We've also got to think about comparability, not across years, but also across awarding bodies, as AQA are not the only providers of GCSE and A-level qualifications. There are other awarding bodies. And we work incredibly collegiately to make sure that it's no easier or harder to get that grade depending upon which awarding body you sit it with. When we say we don't compete on standards, we really mean it. It doesn't make sense for us to do that, because as soon as we do, it means that the meaning is eroded from our qualifications, and it means that they're not doing what students need them to do. So, that's something that we're very committed to doing.
The other thing that you need to think about with comparability is across optional routes, where you have a question paper which has either optional questions within the paper, or perhaps optional papers within the qualification. We need to make sure that students would get the same grade regardless of which optional route they take, and that they are comparable in difficulty and demand. And that's something that we really focus on when we are writing assessments.
So, whilst I've listed out some distinct different principles, you might have discovered when you were doing the exercise that actually those scenarios fit more than one of those principles. And that's because, whilst I've described them as sort of neatly indistinct, actually they’re really messy. They do interact with each other. And sometimes we find situations where some of those principles are almost at odds with one another. So, for example, if you wanted really reliable assessment, you might go, 'Ooh, let's have lots of multiple-choice questions where there's only one right answer and we can get some really consistent marking'. But, if you have an assessment just made of multiple-choice questions, you might have a problem of construct under-representation because you wouldn't be assessing, necessarily, all of the skills you need to in that qualification. Because multiple-choice questions, ultimately, can't be used to measure the student's ability to construct an argument, for example.
So, we're always doing a bit of a balancing act when we're writing assessments, and it is actually quite a tricky thing to do. But that fundamental guiding principle is validity, and being really mindful of all those factors and facets that contribute to validity help make sure that we're doing this in the best way possible, and minimising any measurement error that may form out of the nature of these assessments.

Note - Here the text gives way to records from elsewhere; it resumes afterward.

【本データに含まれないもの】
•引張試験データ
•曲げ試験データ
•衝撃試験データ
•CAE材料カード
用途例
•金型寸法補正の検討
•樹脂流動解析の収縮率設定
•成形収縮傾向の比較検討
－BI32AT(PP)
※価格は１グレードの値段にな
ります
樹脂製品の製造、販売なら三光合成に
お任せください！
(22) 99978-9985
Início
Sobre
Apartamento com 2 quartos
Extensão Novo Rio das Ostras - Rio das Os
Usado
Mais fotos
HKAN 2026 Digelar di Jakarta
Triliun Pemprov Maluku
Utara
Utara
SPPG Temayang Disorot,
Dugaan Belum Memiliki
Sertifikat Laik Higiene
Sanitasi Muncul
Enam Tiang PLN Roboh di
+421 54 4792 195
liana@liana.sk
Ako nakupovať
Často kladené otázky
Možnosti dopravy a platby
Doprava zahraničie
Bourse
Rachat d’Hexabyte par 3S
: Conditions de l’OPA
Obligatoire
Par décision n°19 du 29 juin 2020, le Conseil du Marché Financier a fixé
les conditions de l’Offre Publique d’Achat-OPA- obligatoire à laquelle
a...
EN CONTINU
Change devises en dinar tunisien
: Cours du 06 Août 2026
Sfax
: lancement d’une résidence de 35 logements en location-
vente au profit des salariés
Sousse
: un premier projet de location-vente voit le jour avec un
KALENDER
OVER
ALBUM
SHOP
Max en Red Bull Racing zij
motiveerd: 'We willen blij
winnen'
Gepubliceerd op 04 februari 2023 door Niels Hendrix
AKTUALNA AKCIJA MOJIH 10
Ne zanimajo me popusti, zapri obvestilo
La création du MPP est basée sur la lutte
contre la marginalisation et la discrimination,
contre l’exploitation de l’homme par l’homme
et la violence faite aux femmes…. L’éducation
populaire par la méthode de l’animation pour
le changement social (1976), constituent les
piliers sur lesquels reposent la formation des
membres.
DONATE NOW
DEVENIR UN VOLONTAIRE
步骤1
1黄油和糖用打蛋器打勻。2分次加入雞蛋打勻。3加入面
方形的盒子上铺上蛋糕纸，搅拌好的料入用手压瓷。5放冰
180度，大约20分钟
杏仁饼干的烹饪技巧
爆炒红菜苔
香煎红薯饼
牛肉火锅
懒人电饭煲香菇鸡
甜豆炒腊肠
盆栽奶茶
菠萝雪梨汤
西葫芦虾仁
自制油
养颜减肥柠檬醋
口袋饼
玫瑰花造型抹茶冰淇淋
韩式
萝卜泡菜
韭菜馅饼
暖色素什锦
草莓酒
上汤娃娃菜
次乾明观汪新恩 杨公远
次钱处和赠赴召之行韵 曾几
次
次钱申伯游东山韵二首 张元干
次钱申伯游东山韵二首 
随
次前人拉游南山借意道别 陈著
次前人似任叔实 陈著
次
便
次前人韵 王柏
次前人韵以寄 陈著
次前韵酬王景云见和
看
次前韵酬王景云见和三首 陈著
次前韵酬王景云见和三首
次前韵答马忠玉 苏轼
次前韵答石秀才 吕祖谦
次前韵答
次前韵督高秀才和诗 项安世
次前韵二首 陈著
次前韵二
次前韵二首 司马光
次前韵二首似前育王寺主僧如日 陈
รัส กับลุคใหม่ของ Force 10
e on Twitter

So, when it comes to the principles of assessment, there's a couple of things you might need to be mindful of as a teacher writing your own tests. So, be clear on the purpose of the test. What exactly do you want to assess? Assess enough of it and avoid assessing other things. Take measures to ensure teachers of the same subject are marking to the same standard consistently. Create assessments that will distinguish between the students, eg with questions of different levels of demand, and be mindful of the influence of bias that can warp assessment results.
So, I hope this video’s given you some insight on the assessment principles that we really focus on when we put assessment together here at AQA. We want to work really hard to make sure that the assessments we provide are valid and fit for purpose for our students.